## TASK ITEM
When you reach the line that contains "Интернет медиј у" in the data below, start reproducing lines exactly, and stop after the line that contains "захворювань серця, нирковокам'яної хвороби.".

## INPUT DATA
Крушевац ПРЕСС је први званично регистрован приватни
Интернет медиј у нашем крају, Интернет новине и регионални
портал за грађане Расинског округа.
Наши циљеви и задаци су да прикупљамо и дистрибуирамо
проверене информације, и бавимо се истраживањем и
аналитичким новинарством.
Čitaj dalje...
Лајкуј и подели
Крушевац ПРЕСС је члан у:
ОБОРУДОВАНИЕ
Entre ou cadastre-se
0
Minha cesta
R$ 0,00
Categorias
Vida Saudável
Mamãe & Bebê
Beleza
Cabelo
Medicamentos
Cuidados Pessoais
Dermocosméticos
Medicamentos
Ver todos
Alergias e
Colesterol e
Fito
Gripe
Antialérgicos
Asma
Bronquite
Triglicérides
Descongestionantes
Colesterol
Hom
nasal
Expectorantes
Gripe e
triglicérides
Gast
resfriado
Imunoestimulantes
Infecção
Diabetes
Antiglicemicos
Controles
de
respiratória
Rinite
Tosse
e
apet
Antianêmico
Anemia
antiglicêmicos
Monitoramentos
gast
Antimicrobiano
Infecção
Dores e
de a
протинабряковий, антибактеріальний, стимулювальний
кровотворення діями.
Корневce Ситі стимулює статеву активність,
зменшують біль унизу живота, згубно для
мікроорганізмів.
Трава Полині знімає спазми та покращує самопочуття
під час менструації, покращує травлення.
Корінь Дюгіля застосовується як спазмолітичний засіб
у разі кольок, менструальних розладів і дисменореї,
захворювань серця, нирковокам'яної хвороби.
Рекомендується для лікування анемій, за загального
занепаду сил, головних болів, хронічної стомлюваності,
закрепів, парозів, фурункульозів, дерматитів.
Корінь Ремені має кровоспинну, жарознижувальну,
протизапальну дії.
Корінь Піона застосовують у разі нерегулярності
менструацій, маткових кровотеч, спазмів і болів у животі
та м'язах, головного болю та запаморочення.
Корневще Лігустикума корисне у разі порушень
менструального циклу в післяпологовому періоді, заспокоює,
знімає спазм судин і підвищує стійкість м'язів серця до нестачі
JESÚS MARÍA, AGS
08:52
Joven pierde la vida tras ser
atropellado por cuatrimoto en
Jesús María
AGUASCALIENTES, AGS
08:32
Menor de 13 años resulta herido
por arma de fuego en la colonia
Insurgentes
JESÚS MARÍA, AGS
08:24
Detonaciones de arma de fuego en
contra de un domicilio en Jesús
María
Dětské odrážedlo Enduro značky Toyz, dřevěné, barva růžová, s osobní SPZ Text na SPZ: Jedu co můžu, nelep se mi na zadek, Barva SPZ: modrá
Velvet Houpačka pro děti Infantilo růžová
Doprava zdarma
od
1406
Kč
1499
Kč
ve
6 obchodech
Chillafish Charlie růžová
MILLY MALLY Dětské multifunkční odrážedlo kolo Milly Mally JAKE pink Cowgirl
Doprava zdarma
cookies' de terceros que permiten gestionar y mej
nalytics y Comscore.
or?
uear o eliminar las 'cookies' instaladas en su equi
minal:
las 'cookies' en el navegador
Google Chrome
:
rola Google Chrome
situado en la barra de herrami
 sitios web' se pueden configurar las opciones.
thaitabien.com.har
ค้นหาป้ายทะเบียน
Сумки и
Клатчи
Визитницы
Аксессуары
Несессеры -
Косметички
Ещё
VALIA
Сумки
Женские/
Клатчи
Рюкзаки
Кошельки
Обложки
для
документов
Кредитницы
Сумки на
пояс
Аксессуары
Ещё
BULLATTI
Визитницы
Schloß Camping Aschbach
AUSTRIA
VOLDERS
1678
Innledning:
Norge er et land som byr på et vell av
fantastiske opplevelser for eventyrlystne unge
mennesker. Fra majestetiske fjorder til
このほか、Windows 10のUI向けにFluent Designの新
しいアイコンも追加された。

## RESULT
Интернет медиј у нашем крају, Интернет новине и регионални
портал за грађане Расинског округа.
Наши циљеви и задаци су да прикупљамо и дистрибуирамо
проверене информације, и бавимо се истраживањем и
аналитичким новинарством.
Čitaj dalje...
Лајкуј и подели
Крушевац ПРЕСС је члан у:
ОБОРУДОВАНИЕ
Entre ou cadastre-se
0
Minha cesta
R$ 0,00
Categorias
Vida Saudável
Mamãe & Bebê
Beleza
Cabelo
Medicamentos
Cuidados Pessoais
Dermocosméticos
Medicamentos
Ver todos
Alergias e
Colesterol e
Fito
Gripe
Antialérgicos
Asma
Bronquite
Triglicérides
Descongestionantes
Colesterol
Hom
nasal
Expectorantes
Gripe e
triglicérides
Gast
resfriado
Imunoestimulantes
Infecção
Diabetes
Antiglicemicos
Controles
de
respiratória
Rinite
Tosse
e
apet
Antianêmico
Anemia
antiglicêmicos
Monitoramentos
gast
Antimicrobiano
Infecção
Dores e
de a
протинабряковий, антибактеріальний, стимулювальний
кровотворення діями.
Корневce Ситі стимулює статеву активність,
зменшують біль унизу живота, згубно для
мікроорганізмів.
Трава Полині знімає спазми та покращує самопочуття
під час менструації, покращує травлення.
Корінь Дюгіля застосовується як спазмолітичний засіб
у разі кольок, менструальних розладів і дисменореї,
захворювань серця, нирковокам'яної хвороби.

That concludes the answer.